I was born in 1958 and turned 58 in June, so for the next five months my age coincides with the year of my birth. Does any significance attach to this pleasing symmetry? If you were born in 1904 then the numerological rhyme would be achieved at four years old, before you were in any position to appreciate it. If you were born in 1990 then the chances are you will never manage this brief docking of age and year; of course the odds are better than they would have been if you were born in 1890 but it’s unlikely you’ll feel some pivotal moment has been reached. Which is how it seems to me. But the feeling of passive accomplishment, that I have somehow come into my own, is undermined by its corollary: that I must soon drift away from myself as birth-year and age move steadily out of alignment. So I send special greetings to near-contemporaries who were born on 5.8.58 and turn 58 on 5 August. Is there a word or name for this brief intersection of starting point and cumulative total? Or is this fascination the last gasp of my capacity for mental arithmetic which means that, without a calculator, I can only perform the simplest equation whereby 58 = 58?
I don’t have reliable stats to hand but am tempted to announce that the moment of peak tattoo has passed. It’s not that people will stop getting inked but the number of new tats — steadily increasing over the last two decades — is now falling. The reasons for both prior increase and current decrease are obvious. For a long while, as fresh tattoos began appearing, they looked increasingly cool — and so more and more people wanted their own piece of the action. It’s a version of the multiplier effect that lifts economies out of recession. The actual tats often looked quite ugly but the idea seemed tempting. They had the glow of ripe fruit at a market, and every day the display was replenished with newer and fresher fruit. But the tattoo fad has been going on for so long that we now have widespread evidence of how things look when ink and flesh are no longer fresh. With every day that goes by more and more tattoos from this 20-year trend become old, blurred, faded and sad. Each day advertisements subtly assume the look and role of deterrents. Speaking personally, my frequent lament — ‘I wish I’d got a tattoo’ — has turned into ‘I’m glad I didn’t.’ I never got one because although I wanted a witty tattoo I was always conscious that if I went ahead with the only gag I could think of — ‘I knew I’d regret this’ — the joke would be on me.
My father-in-law has a wonderful library, full of books I’d like to read. Except they’re mainly dreary old editions with fading covers and brown, slightly brittle pages. His library makes Scott Fitzgerald look like a contemporary of Balzac, whereas mine… Well, I see now that plenty of the items on the shelves have been around for 30 years or more and, like old tattoos, are starting to fade. Former hipsters like Foucault and Barthes now share a dusty resemblance to the likes of Matthew Arnold and F.R. Leavis, whom they were alleged to have rendered obsolete. Even those stars of the Penguin Modern Classics — The Counterfeiters, The Waves, Nausea — are looking less sprightly than more recent acquisitions. In keeping with this, some have started to die off and disappear. What happened, for example, to my edition of Ralph Ellison’s Invisible Man with the Ben Shahn pen-and-ink drawing on the cover? It was one thing to briefly enjoy the way that it seemed to have become invisible, another to accept that it was missing, presumed lost. I reluctantly bought a new copy and was struck by how dreary the fresh-faced Ellison made his long-time neighbours (Umberto Eco, George Eliot) seem in comparison.

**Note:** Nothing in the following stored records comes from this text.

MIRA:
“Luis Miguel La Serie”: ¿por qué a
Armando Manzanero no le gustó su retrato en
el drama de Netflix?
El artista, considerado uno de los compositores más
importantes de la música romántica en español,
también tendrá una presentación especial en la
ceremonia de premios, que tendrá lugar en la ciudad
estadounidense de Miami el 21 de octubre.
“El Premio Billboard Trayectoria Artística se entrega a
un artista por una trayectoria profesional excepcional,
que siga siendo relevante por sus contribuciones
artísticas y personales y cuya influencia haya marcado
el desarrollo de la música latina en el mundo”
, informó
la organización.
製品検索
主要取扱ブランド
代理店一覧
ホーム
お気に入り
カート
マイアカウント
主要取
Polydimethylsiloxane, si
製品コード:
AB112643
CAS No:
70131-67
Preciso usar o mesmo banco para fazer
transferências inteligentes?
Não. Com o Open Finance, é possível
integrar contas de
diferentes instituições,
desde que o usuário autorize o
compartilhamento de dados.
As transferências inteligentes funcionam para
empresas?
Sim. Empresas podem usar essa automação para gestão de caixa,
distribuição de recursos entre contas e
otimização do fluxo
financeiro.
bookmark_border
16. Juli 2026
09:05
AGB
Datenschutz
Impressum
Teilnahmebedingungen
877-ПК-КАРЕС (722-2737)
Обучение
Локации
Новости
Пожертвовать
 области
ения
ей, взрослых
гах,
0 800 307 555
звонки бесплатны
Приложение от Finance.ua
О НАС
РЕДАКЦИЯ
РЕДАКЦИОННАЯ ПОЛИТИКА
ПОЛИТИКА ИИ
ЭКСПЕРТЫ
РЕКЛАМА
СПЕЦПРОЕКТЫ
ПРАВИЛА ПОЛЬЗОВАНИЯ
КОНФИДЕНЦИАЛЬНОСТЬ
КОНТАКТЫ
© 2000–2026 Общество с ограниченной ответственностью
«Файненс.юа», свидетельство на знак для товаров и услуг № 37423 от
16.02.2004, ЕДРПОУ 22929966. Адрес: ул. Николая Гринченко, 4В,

I’m just back from Paris, where I was teaching a creative writing course. It was very social with many dinners in great restaurants. I was staying in the Marais, near where I lived in the early 1990s. Looking back to that time, a quarter of a century ago, I ask a simple question: how did I endure it? I knew almost no one, lived in a wretched apartment, couldn’t speak French and hated the ubiquitous smoking. It was utterly wretched. All I did was stroll around and watch people in cafés living the life I wished were mine: i.e. sitting in a café with a French girlfriend (who didn’t smoke). I got practically no work done but I butched it out. A highlight of each wretched day was having a lonely grand crème on a café terrace even though Paris, I see now, has the most wretched coffee of any major European city. Life, wrote Kierkegaard in my (t)rusty old edition, must be lived forwards but can only be understood backwards. Except it can’t be understood backwards either.